Eine schöne Kunst ist es, sich gleich nach Tisch entfernen zu können. Aber es ist eine schwierige Kunst. Man darf sich nicht dabei erwischen lassen. Man muß ein scharfes Auge auf die Festgeber werfen und den Moment ausnützen, wo sie sich in einem anderen Raum aufhalten. Jetzt gilt ein rasches Handeln. Man eilt hinaus, greift nach dem Paletot, dessen Schlupfwinkel man sich genau gemerkt hat, und entfernt sich; den Chapeau claque öffne man bei dieser Gelegenheit leise, damit der Knall nicht die Wirtin oder den Wirt herbeilocke, die oder der dann die Flucht vereiteln würde.

Vieles von dem hier Gesagten und Empfohlenen wird sich auch für den

Ball verwenden lassen, besonders da ein solcher immer mit einem Abendessen verbunden zu sein pflegt.
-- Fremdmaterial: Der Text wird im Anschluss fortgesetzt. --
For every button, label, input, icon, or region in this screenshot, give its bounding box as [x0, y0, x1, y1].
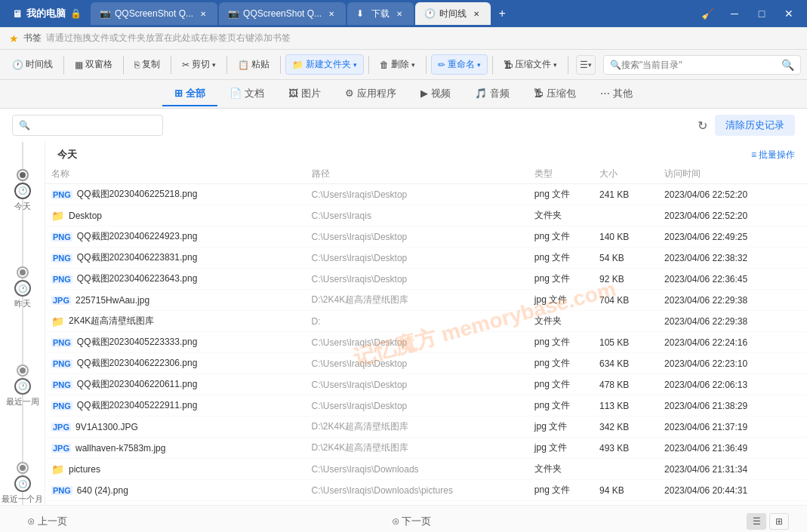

Doch steht der Ballbesucher als solcher und nicht als Tischgast ganz anderen Fragen gegenüber, die sich nicht ganz leicht erledigen lassen. Der Ballgast ist vor allem von dem Aberglauben erfüllt, daß er zu seinem Vergnügen eingeladen sei, und er bestreitet sogar, zu denjenigen zu gehören, die lediglich eingeladen werden, weil sie im Tanzgeruch stehen und weil sich die eingeladenen jungen Mädchen austanzen wollen. Er darf aber nicht eitel und muß fest davon überzeugt sein, daß er, wenn er nicht tanzen könnte, überhaupt nicht eingeladen worden wäre. Natürlich wird ihm das Gegenteil versichert. Die Wirtin, welche selbstverständlich vom lieben Himmel mit mehreren heiratsfähigen Töchtern heimgesucht worden ist, sagt ihm allerlei in diesem Sinne, so z. B. nach dem berühmten Lessingschen Wort, er wäre auch das größte Ballgenie geworden, wenn er unglücklicherweise ohne Beine wäre geboren worden, aber sie sagt ihm das nur, weil sie genau weiß, mit welchem Mißtrauen die Balleinladungen in den Kreisen junger tanzkundiger Männer betrachtet werden.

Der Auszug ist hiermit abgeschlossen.